While the BRICs have stolen headlines, Indonesia over the past few years has significantly outperformed them. In fact, it was the only emerging market to outperform the S&P 500 (NYSEARCA:SPY) in 2011. Since January 2010, The Jakarta Index (NYSEARCA:IDX) is up 43%, outperforming the S&P 500 by 16%, China by 54%, and Brazil by 53%.
Can Indonesian markets continue their run of success for the rest of 2012 and beyond? Indonesia should continue to be the leading country for growth because of its potentially high consumer base, a growing economy driven by manufacturing, construction, and tourism, and increasing political stability.
At 237.6 million people, Indonesia has the fourth-largest population in the world of any country. With population growth at a manageable 1.9%, future economic growth can have a more positive effect on standards of living and eventually fuel strong consumer discretionary demand. With a GDP per capita of just $1143.83 ($4400 adjusted for PPP), Indonesia has a low base for growth. Other geopolitical factors that favor the growth an Indonesian consumer society including cheap housing prices held down by ongoing construction and subsidized energy (gas just $2.00 per gallon there) that is available due to Indonesia's status as a net exporter of oil and natural gas.
Fortunately, the country also has several rising industries to create employment and economic development. Investment from China, housing demand, and tourism have spurred a massive construction boom across the country and the needed demand for infrastructure and a housing shortage make current building levels sustainable. With dramatic rises in Chinese factory worker wages, manufacturing is shifting to Indonesia due to the availability of unskilled labor there at a fraction of the cost of labor in China, Taiwan, Japan, or the U.S. Due to the growing the popularity of destinations such as Bali, Lombok, Bintan, and historical sites in Java and the development of resorts and activities that cater to visitors with higher incomes than backpackers, tourism has become another critical source of Indonesian economic growth.
The main risk when it comes to investing in Indonesia is ethnic tension.
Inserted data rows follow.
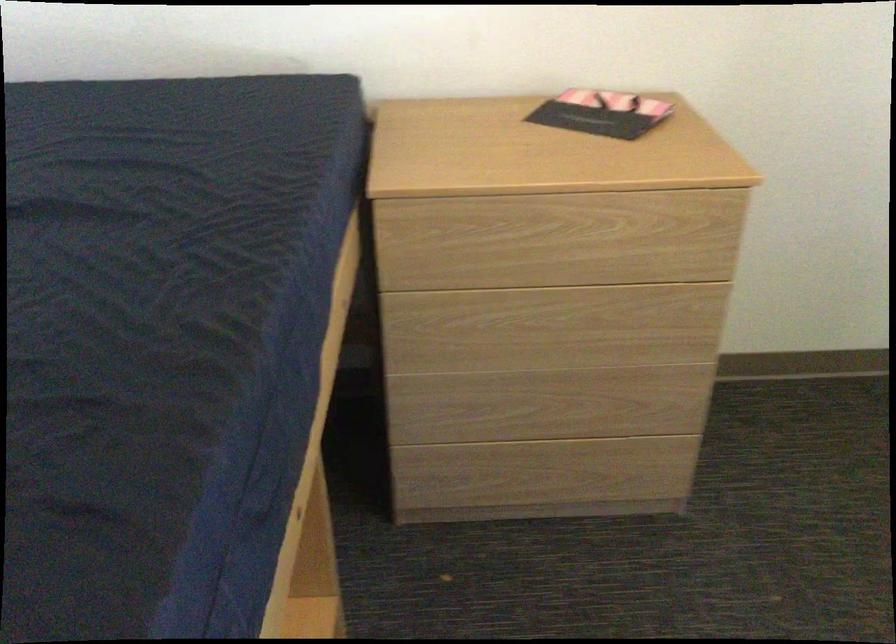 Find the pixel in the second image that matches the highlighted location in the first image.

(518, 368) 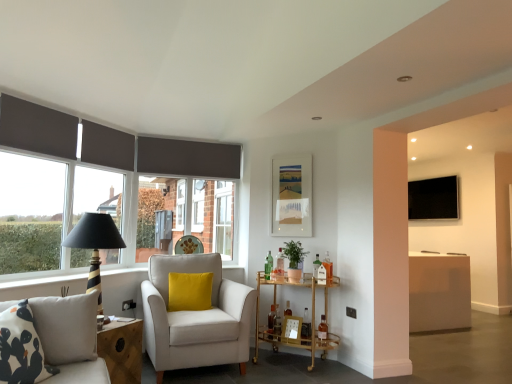 What do you see at coordinates (95, 244) in the screenshot? I see `black striped table lamp at left` at bounding box center [95, 244].

What do you see at coordinates (285, 325) in the screenshot? I see `gold metallic bar cart at center` at bounding box center [285, 325].

You are a GUI agent. You are given a task and a screenshot of the screen. Output one action in this format:
    pyautogui.click(x=<x>, y=<y>)
    Task: Click on the velvet yellow pillow at center
    This screenshot has height=384, width=512.
    Given the screenshot: What is the action you would take?
    pyautogui.click(x=189, y=291)

Describe the element at coordinates (70, 336) in the screenshot. This screenshot has width=512, height=384. I see `patterned fabric studio couch at lower left` at that location.

Image resolution: width=512 pixels, height=384 pixels. What do you see at coordinates (291, 330) in the screenshot?
I see `wooden picture frame at lower center, marked as the second picture frame in a back-to-front arrangement` at bounding box center [291, 330].

Find the location of a particular element. green glass bottle at center is located at coordinates (268, 266).

Identify the location of black matte tv at upper right. (433, 198).

This screenshot has height=384, width=512. I want to click on table lamp above the green glass bottle at center (from a real-world perspective), so click(95, 244).

Is point (73, 231) farther from viewer compared to point (267, 269)?

No.

Measure the distance between black striped table lamp at left and green glass bottle at center.

black striped table lamp at left and green glass bottle at center are 5.33 feet apart.

From the picture: Which is farther from the camera, [294,338] or [0,311]?

The point [294,338] is farther from the camera.

From a real-world perspective, is wooden picture frame at lower center, the 2th picture frame viewed from the top, positioned under patterned fabric studio couch at lower left based on gravity?

Indeed, from a real-world perspective, wooden picture frame at lower center, the 2th picture frame viewed from the top, is positioned beneath patterned fabric studio couch at lower left.

Considering the sizes of wooden picture frame at lower center, marked as the second picture frame in a back-to-front arrangement, and patterned fabric studio couch at lower left in the image, is wooden picture frame at lower center, marked as the second picture frame in a back-to-front arrangement, taller or shorter than patterned fabric studio couch at lower left?

Clearly, wooden picture frame at lower center, marked as the second picture frame in a back-to-front arrangement, is shorter compared to patterned fabric studio couch at lower left.

Between wooden picture frame at lower center, which is the first picture frame in front-to-back order, and patterned fabric studio couch at lower left, which one has smaller size?

With smaller size is wooden picture frame at lower center, which is the first picture frame in front-to-back order.

Which is farther, (85, 368) or (93, 217)?

Positioned behind is point (93, 217).

How many degrees apart are the facing directions of patterned fabric studio couch at lower left and black striped table lamp at left?

The angle between the facing direction of patterned fabric studio couch at lower left and the facing direction of black striped table lamp at left is 7.29 degrees.

Is black striped table lamp at left at the back of patterned fabric studio couch at lower left?

That's not correct — patterned fabric studio couch at lower left is not looking away from black striped table lamp at left.

From the picture: Would you consider patterned fabric studio couch at lower left to be distant from black striped table lamp at left?

No, there isn't a large distance between patterned fabric studio couch at lower left and black striped table lamp at left.

Considering the relative sizes of velvet yellow pillow at center and green glass bottle at center in the image provided, is velvet yellow pillow at center shorter than green glass bottle at center?

No.

Can you confirm if velvet yellow pillow at center is positioned to the left of green glass bottle at center?

Correct, you'll find velvet yellow pillow at center to the left of green glass bottle at center.

Is velvet yellow pillow at center closer to the viewer compared to green glass bottle at center?

Yes.

Is green glass bottle at center located within velvet yellow pillow at center?

Definitely not — green glass bottle at center is not inside velvet yellow pillow at center.

Considering the relative sizes of black striped table lamp at left and matte black lampshade at left in the image provided, is black striped table lamp at left wider than matte black lampshade at left?

Yes, black striped table lamp at left is wider than matte black lampshade at left.

Which is in front, black striped table lamp at left or matte black lampshade at left?

black striped table lamp at left is closer to the camera.

Is point (87, 236) closer to camera compared to point (99, 192)?

Yes, it is in front of point (99, 192).

From the image's perspective, who appears lower, black striped table lamp at left or matte black lampshade at left?

black striped table lamp at left, from the image's perspective.

Is point (64, 316) positioned after point (439, 207)?

No.

From the picture: From the image's perspective, between patterned fabric studio couch at lower left and black matte tv at upper right, which one is located above?

black matte tv at upper right, from the image's perspective.

Visually, is patterned fabric studio couch at lower left positioned to the left or to the right of black matte tv at upper right?

From the image, it's evident that patterned fabric studio couch at lower left is to the left of black matte tv at upper right.

The width and height of the screenshot is (512, 384). Find the location of `studio couch in front of the black matte tv at upper right`. studio couch in front of the black matte tv at upper right is located at coordinates (70, 336).

From the image's perspective, is velvet yellow pillow at center below matte white picture frame at upper center, arranged as the second picture frame when viewed from the front?

Yes, from the image's perspective, velvet yellow pillow at center is beneath matte white picture frame at upper center, arranged as the second picture frame when viewed from the front.

Is velvet yellow pillow at center positioned with its back to matte white picture frame at upper center, which ranks as the 2th picture frame in bottom-to-top order?

No, velvet yellow pillow at center is not facing away from matte white picture frame at upper center, which ranks as the 2th picture frame in bottom-to-top order.

From their relative heights in the image, would you say velvet yellow pillow at center is taller or shorter than matte white picture frame at upper center, the 1th picture frame when ordered from back to front?

Considering their sizes, velvet yellow pillow at center has less height than matte white picture frame at upper center, the 1th picture frame when ordered from back to front.

You are a GUI agent. You are given a task and a screenshot of the screen. Output one action in this format:
    pyautogui.click(x=<x>, y=<y>)
    Task: Click on the table lamp in front of the green glass bottle at center
    
    Given the screenshot: What is the action you would take?
    pos(95,244)

Identify the location of picture frame below the patterned fabric studio couch at lower left (from the image's perspective). The image size is (512, 384). (291, 330).

From the image, which object appears to be nearer to black matte tv at upper right, patterned fabric studio couch at lower left or green glass bottle at center?

The object closer to black matte tv at upper right is green glass bottle at center.

Looking at the image, which one is located closer to wooden picture frame at lower center, which is the first picture frame in front-to-back order, patterned fabric studio couch at lower left or black striped table lamp at left?

black striped table lamp at left is positioned closer to the anchor wooden picture frame at lower center, which is the first picture frame in front-to-back order.

Considering their positions, is matte white picture frame at upper center, the 1th picture frame from the top, positioned closer to black striped table lamp at left than wooden picture frame at lower center, the 2th picture frame viewed from the top?

wooden picture frame at lower center, the 2th picture frame viewed from the top.

Looking at the image, which one is located further to wooden picture frame at lower center, the 1th picture frame positioned from the bottom, velvet yellow pillow at center or black matte tv at upper right?

Based on the image, black matte tv at upper right appears to be further to wooden picture frame at lower center, the 1th picture frame positioned from the bottom.

Estimate the real-world distances between objects in this image. Which object is further from black matte tv at upper right, black striped table lamp at left or gold metallic bar cart at center?

black striped table lamp at left is further to black matte tv at upper right.

Looking at the image, which one is located closer to matte white picture frame at upper center, arranged as the second picture frame when viewed from the front, matte black lampshade at left or wooden picture frame at lower center, the 1th picture frame positioned from the bottom?

Among the two, wooden picture frame at lower center, the 1th picture frame positioned from the bottom, is located nearer to matte white picture frame at upper center, arranged as the second picture frame when viewed from the front.

Looking at this image, estimate the real-world distances between objects in this image. Which object is further from wooden picture frame at lower center, marked as the second picture frame in a back-to-front arrangement, patterned fabric studio couch at lower left or black matte tv at upper right?

black matte tv at upper right lies further to wooden picture frame at lower center, marked as the second picture frame in a back-to-front arrangement, than the other object.

Which object lies further to the anchor point green glass bottle at center, matte white picture frame at upper center, the 1th picture frame when ordered from back to front, or black matte tv at upper right?

Among the two, black matte tv at upper right is located further to green glass bottle at center.

At what (x,y) coordinates should I click in order to perform the action: click on window between patterned fabric studio couch at lower left and black matte tv at upper right from front to back. Please return your answer as a coordinate pair (x, y). Looking at the image, I should click on (97, 193).

Identify the location of chair between matte black lampshade at left and wooden picture frame at lower center, marked as the second picture frame in a back-to-front arrangement, from left to right. (195, 317).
The country has a strong Muslim majority, but has several religious and ethnic minorities that have little cultural and political ties to the Javanese-run government before the nation's independence in 1949. Terrorists attacks have occurred, but compared with other Islamic nations, the Indonesian state is more secular and peaceful than the Middle East and North Africa. My one other concern with Indonesia is its bad history with inflation. The rupiah has gone through several major debasements in its history and further intervention to hold it down can result in inflationary consequences.
Unfortunately like many other non-BRIC emerging markets, exchange listed Indonesian securities are restricted to three ETFs, a closed-end fund (Aberdeen Indonesia Fund (NYSEMKT:IF), and two telecom companies: Indosat (IIT) and Persero Telecom (NYSE:TLK). These telecom companies are not that great investments as 70% of Indonesians under 30 already have cell phones and competition is stiff. However, index ETFs such as Market Vectors Indonesia Index ETF (IDX) and the recently released Market Vectors Indonesia Small Cap Fund (NYSEARCA:IDXJ) are good investments to capture Indonesia's growth.
My long-term fundamental outlook on Indonesia is bullish due to its low base for growth, relatively low correlation either the Chinese or Western economies, and favorable economic developments that will eventually lead to a strong consumer society. As for buying the IDX, I would wait until the index breaks it $30 resistance or if a significant pullback takes place.